Copy each line from the records below in which the word "Acerca" is found.

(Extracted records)
== == ==

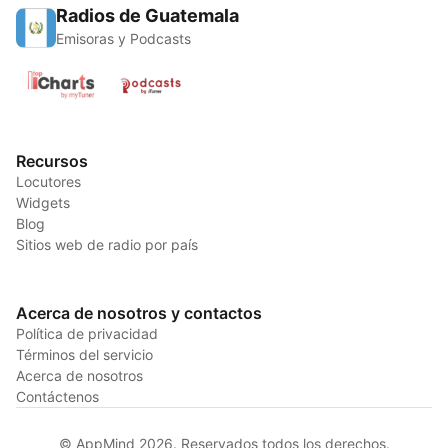
Radios de Guatemala
Emisoras y Podcasts
Recursos
Locutores
Widgets
Blog
Sitios web de radio por país
Acerca de nosotros y contactos
Política de privacidad
Términos del servicio
Acerca de nosotros
Contáctenos
© AppMind 2026. Reservados todos los derechos.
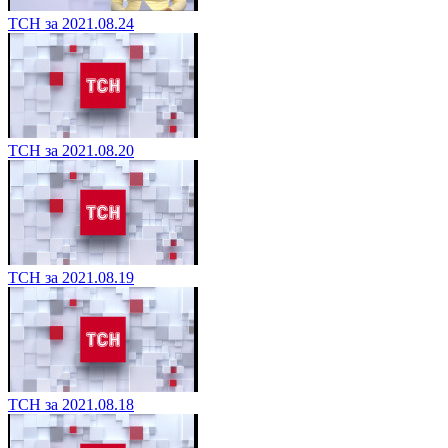
ТСН за 2021.08.24
ТСН за 2021.08.20
ТСН за 2021.08.19
ТСН за 2021.08.18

== == ==

*Output of the task*.
Acerca de nosotros y contactos
Acerca de nosotros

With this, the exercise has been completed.